• DESCRIPTION OF THE TASK: Going line by line through the entries, count those containing "macOS" and state only the result.

==== SOURCE DATA

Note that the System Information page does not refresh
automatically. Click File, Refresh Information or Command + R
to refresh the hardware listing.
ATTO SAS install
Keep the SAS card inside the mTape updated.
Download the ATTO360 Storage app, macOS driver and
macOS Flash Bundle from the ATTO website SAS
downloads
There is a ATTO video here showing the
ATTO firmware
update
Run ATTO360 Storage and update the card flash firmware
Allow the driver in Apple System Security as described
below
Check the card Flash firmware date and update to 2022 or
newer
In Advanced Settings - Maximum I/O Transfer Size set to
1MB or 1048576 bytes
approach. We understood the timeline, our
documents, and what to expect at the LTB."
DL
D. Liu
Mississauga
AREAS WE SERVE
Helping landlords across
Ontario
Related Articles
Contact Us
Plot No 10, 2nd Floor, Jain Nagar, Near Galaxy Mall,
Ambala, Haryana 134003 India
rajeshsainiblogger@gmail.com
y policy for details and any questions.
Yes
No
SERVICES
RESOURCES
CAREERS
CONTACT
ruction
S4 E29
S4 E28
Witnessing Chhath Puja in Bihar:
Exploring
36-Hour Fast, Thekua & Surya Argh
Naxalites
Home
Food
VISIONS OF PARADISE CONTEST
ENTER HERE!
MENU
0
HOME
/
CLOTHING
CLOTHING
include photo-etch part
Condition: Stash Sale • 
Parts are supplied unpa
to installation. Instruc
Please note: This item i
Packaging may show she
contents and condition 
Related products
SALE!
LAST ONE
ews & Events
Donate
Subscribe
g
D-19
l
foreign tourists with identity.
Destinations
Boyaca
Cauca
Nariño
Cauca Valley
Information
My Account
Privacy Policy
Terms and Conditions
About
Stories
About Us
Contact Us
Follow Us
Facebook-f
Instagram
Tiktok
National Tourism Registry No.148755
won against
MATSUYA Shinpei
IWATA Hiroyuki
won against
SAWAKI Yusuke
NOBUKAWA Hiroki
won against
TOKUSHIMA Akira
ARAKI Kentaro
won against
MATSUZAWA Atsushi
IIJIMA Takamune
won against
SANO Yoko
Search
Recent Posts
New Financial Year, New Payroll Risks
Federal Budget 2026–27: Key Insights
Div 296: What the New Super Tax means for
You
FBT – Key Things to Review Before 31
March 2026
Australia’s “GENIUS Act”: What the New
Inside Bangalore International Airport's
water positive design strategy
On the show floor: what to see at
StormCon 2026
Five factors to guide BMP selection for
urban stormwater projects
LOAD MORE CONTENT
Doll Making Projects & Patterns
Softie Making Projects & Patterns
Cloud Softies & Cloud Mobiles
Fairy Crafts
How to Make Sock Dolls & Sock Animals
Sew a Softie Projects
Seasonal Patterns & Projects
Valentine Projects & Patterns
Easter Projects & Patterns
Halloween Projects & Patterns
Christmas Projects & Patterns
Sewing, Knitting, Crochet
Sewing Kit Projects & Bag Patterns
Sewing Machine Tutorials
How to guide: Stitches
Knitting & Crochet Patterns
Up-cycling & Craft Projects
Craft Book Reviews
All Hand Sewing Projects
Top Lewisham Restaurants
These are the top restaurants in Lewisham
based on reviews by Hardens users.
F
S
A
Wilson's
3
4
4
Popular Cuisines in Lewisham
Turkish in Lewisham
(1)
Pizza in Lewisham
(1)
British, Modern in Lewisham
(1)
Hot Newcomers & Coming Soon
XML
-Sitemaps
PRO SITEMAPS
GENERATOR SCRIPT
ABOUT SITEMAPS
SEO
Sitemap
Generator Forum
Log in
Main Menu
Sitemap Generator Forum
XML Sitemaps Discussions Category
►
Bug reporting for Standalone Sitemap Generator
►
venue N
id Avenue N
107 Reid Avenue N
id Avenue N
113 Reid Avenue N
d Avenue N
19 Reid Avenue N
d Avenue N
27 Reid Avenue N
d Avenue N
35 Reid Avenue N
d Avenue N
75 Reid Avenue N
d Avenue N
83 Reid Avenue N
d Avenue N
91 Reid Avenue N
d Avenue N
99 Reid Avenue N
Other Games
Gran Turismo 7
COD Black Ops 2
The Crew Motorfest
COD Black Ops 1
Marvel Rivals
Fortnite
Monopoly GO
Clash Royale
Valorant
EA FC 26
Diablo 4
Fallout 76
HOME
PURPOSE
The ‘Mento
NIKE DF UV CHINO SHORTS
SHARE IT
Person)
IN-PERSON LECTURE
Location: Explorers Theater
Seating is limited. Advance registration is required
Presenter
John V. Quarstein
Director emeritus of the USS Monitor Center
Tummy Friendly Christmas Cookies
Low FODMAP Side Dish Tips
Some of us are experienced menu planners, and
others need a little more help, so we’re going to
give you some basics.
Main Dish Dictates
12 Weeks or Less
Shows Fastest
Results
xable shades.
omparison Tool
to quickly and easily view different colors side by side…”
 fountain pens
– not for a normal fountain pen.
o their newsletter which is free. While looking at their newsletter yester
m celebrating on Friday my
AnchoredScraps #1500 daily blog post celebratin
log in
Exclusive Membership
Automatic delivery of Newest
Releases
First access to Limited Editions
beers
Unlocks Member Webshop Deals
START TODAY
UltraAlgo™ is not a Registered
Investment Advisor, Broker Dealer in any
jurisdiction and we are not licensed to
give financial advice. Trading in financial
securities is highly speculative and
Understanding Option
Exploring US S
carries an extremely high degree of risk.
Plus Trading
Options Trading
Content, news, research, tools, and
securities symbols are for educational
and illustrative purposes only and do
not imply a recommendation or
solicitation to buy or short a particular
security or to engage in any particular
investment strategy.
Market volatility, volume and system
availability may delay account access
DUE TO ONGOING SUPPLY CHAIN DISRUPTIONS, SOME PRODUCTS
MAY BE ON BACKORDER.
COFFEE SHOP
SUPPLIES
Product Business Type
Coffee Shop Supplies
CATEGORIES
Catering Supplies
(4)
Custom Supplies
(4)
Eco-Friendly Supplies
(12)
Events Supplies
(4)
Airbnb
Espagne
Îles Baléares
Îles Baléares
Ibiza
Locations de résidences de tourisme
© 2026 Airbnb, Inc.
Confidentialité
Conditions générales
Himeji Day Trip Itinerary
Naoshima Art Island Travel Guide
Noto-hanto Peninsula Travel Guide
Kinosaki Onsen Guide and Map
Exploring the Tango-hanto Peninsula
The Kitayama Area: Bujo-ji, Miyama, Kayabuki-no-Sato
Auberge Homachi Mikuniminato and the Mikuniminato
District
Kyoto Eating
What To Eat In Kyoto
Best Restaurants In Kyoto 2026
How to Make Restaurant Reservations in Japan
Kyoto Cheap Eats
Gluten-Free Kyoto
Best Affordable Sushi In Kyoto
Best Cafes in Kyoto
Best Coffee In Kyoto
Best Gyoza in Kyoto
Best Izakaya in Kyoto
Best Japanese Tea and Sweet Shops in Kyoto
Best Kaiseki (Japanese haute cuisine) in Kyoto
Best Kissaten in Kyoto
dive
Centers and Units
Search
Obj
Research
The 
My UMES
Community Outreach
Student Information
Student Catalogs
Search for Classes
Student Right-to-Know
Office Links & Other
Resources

========

• COMPLETED EXERCISE: 2